This repository contains the tasks completed during my internship at Prodigy Infotech. Each task demonstrates a different aspect of data science, including data visualization, data cleaning, exploratory data analysis, machine learning, and sentiment analysis. The tasks use various datasets to showcase different techniques and methods commonly used in data science projects.
Created a histogram to visualize the distribution of a categorical or continuous variable, such as the distribution of ages or genders in a population.
World Bank Population Data: https://data.worldbank.org/indicator/SP.POP.TOTL
- Loaded the population data from the World Bank.
- Processed the data to extract the relevant categorical or continuous variable.
- Created a bar chart or histogram to visualize the distribution.

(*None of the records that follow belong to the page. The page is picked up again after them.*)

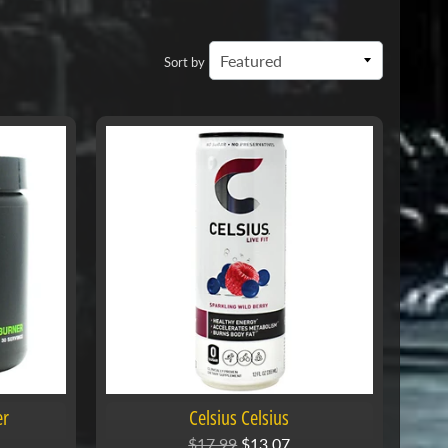
Sort by
er
Celsius Celsius
$17.99
$13.07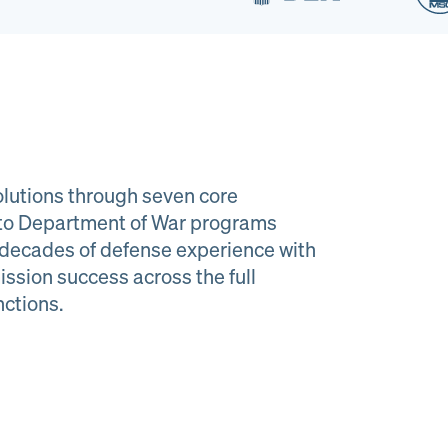
lutions through seven core
e to Department of War programs
decades of defense experience with
ission success across the full
al Material
Program
nctions.
agement
Managemen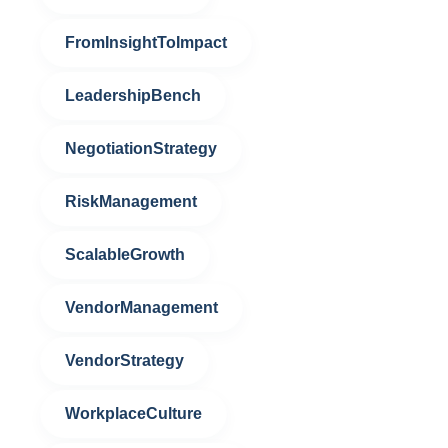
FromInsightToImpact
LeadershipBench
NegotiationStrategy
RiskManagement
ScalableGrowth
VendorManagement
VendorStrategy
WorkplaceCulture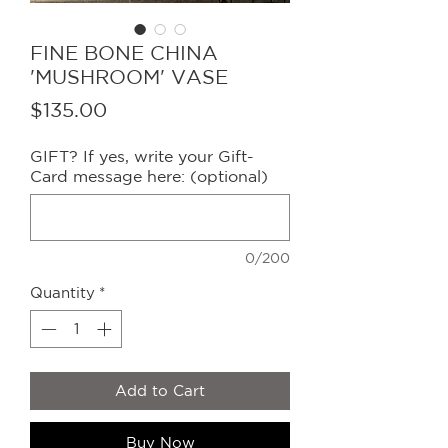
FINE BONE CHINA
'MUSHROOM' VASE
Price
$135.00
GIFT? If yes, write your Gift-
Card message here: (optional)
0/200
Quantity
*
Add to Cart
Buy Now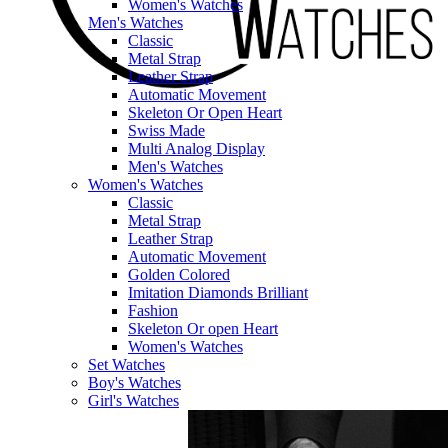
Women's Watches
Men's Watches
Classic
Metal Strap
Leather Strap
Automatic Movement
Skeleton Or Open Heart
Swiss Made
Multi Analog Display
Men's Watches
Women's Watches
Classic
Metal Strap
Leather Strap
Automatic Movement
Golden Colored
Imitation Diamonds Brilliant
Fashion
Skeleton Or open Heart
Women's Watches
Set Watches
Boy's Watches
Girl's Watches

- Used Python libraries such as pandas for data manipulation and matplotlib/seaborn for visualization.
Perform data cleaning and exploratory data analysis on a dataset to explore relationships between variables and identify patterns and trends.

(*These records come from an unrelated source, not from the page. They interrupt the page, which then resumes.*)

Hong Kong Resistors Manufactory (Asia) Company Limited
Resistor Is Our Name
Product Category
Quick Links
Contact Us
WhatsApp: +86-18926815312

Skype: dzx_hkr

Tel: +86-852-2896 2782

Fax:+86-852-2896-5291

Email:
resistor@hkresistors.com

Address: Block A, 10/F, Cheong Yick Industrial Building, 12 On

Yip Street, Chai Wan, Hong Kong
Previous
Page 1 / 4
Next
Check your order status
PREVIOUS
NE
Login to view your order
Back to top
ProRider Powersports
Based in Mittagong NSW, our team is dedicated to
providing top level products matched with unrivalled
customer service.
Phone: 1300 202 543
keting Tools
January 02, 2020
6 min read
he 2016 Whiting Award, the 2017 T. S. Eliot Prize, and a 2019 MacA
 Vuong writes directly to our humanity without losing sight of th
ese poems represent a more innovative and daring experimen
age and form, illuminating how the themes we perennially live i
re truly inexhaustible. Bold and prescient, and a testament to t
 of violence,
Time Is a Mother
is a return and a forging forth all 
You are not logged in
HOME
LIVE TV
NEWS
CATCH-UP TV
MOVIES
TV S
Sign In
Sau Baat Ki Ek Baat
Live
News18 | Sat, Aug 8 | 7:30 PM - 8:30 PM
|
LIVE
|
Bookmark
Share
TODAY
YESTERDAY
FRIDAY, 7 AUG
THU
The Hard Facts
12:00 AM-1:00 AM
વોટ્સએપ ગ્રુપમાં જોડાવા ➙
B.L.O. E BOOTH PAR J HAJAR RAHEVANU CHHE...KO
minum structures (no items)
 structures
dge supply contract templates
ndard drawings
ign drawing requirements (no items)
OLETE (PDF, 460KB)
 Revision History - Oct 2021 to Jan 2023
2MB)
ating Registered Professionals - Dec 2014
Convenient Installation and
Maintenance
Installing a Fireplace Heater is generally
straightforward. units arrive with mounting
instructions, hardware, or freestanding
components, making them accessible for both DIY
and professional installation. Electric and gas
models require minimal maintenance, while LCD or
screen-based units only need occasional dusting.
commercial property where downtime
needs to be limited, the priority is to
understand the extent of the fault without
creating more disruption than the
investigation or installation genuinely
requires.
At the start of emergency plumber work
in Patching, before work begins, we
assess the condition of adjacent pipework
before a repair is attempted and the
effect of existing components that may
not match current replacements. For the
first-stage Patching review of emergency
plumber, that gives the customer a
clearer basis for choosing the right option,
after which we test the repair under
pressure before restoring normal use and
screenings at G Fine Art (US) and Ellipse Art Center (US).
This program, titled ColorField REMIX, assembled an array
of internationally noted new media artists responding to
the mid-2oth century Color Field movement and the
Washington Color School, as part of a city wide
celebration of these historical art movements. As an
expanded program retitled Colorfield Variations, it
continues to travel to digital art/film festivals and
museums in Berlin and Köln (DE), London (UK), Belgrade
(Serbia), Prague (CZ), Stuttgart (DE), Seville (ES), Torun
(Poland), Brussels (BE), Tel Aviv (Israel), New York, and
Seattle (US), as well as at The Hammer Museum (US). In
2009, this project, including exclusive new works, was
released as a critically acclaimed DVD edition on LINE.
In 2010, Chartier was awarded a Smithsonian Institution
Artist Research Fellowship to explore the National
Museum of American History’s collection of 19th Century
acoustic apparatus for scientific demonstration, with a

Titanic Dataset from Kaggle: https://www.kaggle.com/c/titanic/data
- Loaded the Titanic dataset.
- Cleaned the data by handling missing values, encoding categorical variables, and normalizing numerical variables.

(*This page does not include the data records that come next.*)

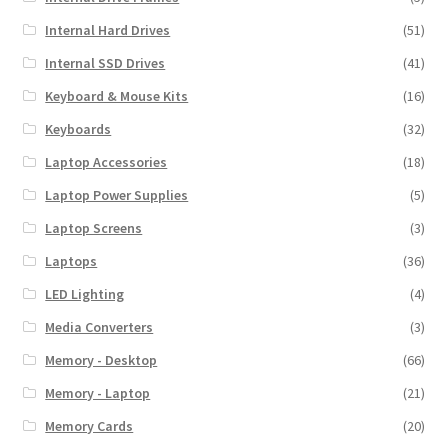
Internal Hard Drives
(51)
Internal SSD Drives
(41)
Keyboard & Mouse Kits
(16)
Keyboards
(32)
Laptop Accessories
(18)
Laptop Power Supplies
(5)
Laptop Screens
(3)
Laptops
(36)
LED Lighting
(4)
Media Converters
(3)
Memory - Desktop
(66)
Memory - Laptop
(21)
Memory Cards
(20)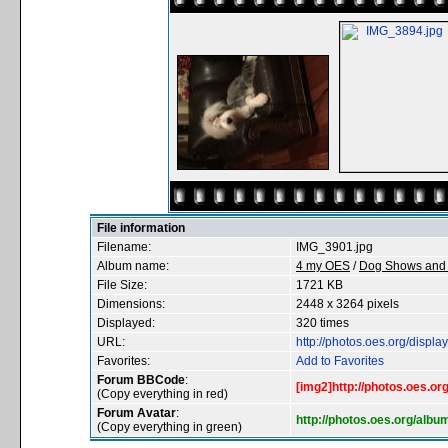
File information
Filename:
IMG_3901.jpg
Album name:
4 my OES
/
Dog Shows and 
File Size:
1721 KB
Dimensions:
2448 x 3264 pixels
Displayed:
320 times
URL:
http://photos.oes.org/disp
Favorites:
Add to Favorites
Forum BBCode
:
[img2]http://photos.oes.o
(Copy everything in red)
Forum Avatar
:
http://photos.oes.org/alb
(Copy everything in green)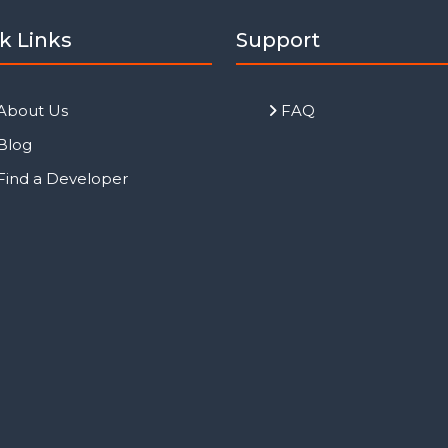
k Links
Support
About Us
FAQ
Blog
Find a Developer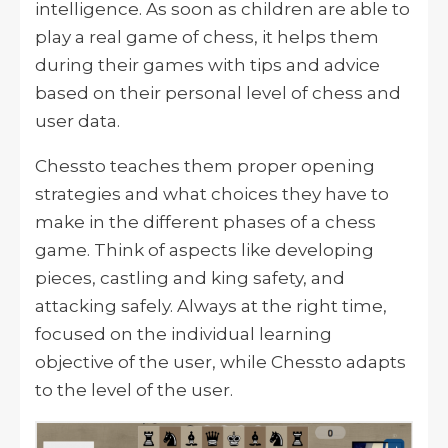
intelligence. As soon as children are able to
play a real game of chess, it helps them
during their games with tips and advice
based on their personal level of chess and
user data.
Chessto teaches them proper opening
strategies and what choices they have to
make in the different phases of a chess
game. Think of aspects like developing
pieces, castling and king safety, and
attacking safely. Always at the right time,
focused on the individual learning
objective of the user, while Chessto adapts
to the level of the user.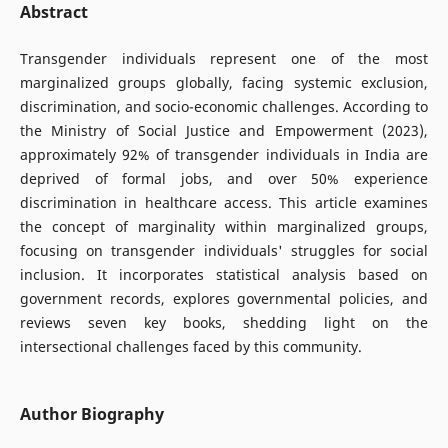
Abstract
Transgender individuals represent one of the most
marginalized groups globally, facing systemic exclusion,
discrimination, and socio-economic challenges. According to
the Ministry of Social Justice and Empowerment (2023),
approximately 92% of transgender individuals in India are
deprived of formal jobs, and over 50% experience
discrimination in healthcare access. This article examines
the concept of marginality within marginalized groups,
focusing on transgender individuals' struggles for social
inclusion. It incorporates statistical analysis based on
government records, explores governmental policies, and
reviews seven key books, shedding light on the
intersectional challenges faced by this community.
Author Biography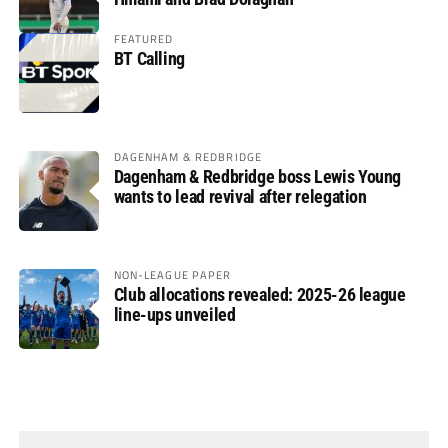
FEATURED
BT Calling
DAGENHAM & REDBRIDGE
Dagenham & Redbridge boss Lewis Young
wants to lead revival after relegation
NON-LEAGUE PAPER
Club allocations revealed: 2025-26 league
line-ups unveiled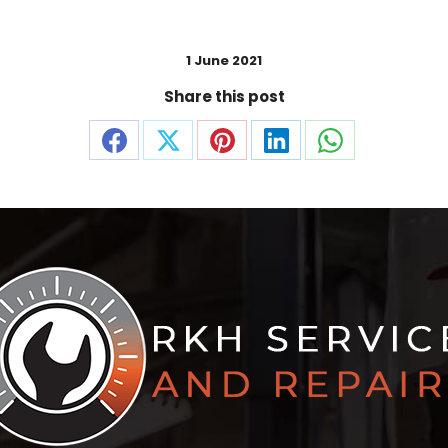
1 June 2021
Share this post
Share
Share
Share
Share
Share
on
on
on
on
on
Facebook
X
Pinterest
LinkedIn
WhatsApp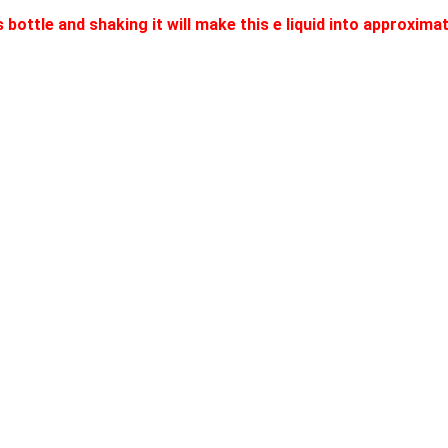
 bottle and shaking it will make this e liquid into approxim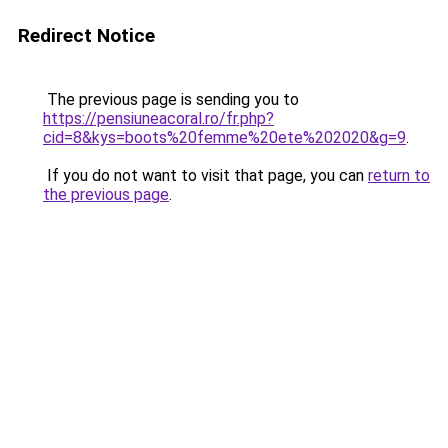
Redirect Notice
The previous page is sending you to
https://pensiuneacoral.ro/fr.php?
cid=8&kys=boots%20femme%20ete%202020&g=9
.
If you do not want to visit that page, you can
return to
the previous page
.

- Conducted EDA to explore the relationships between variables and identify patterns and trends.
- Visualized the data using various plots (e.g., scatter plots, box plots, heatmaps).
Build a decision tree classifier to predict whether a customer will purchase a product or service based on their demographic and behavioral data.
Bank Marketing Dataset from UCI Machine Learning Repository: https://archive.ics.uci.edu/ml/datasets/Bank+Marketing
- Loaded the Bank Marketing dataset.
- Preprocessed the data by encoding categorical variables and splitting the data into training and test sets.
- Built a decision tree classifier using scikit-learn.
- Evaluated the classifier's performance using metrics such as accuracy, precision, recall, and F1-score.
Analyze and visualize sentiment patterns in social media data to understand public opinion and attitudes towards specific topics or brands.
Twitter Entity Sentiment Analysis Dataset from Kaggle: https://www.kaggle.com/datasets/jp797498e/twitter-entity-sentiment-analysis
- Loaded the Twitter sentiment analysis dataset.
- Preprocessed the data by cleaning text, tokenizing, and vectorizing.
- Analyzed sentiment patterns using natural language processing techniques.
- Visualized the sentiment distribution and identified key trends.
To run the scripts and reproduce the results, the following Python libraries are required:
- Pandas
- NumPy
- Matplotlib
- Seaborn
- Scikit-learn
This repository showcases my data science skills through various tasks involving data visualization, cleaning, exploratory analysis, machine learning, and sentiment analysis. Each task demonstrates my ability to work with different datasets and apply appropriate techniques to extract meaningful insights.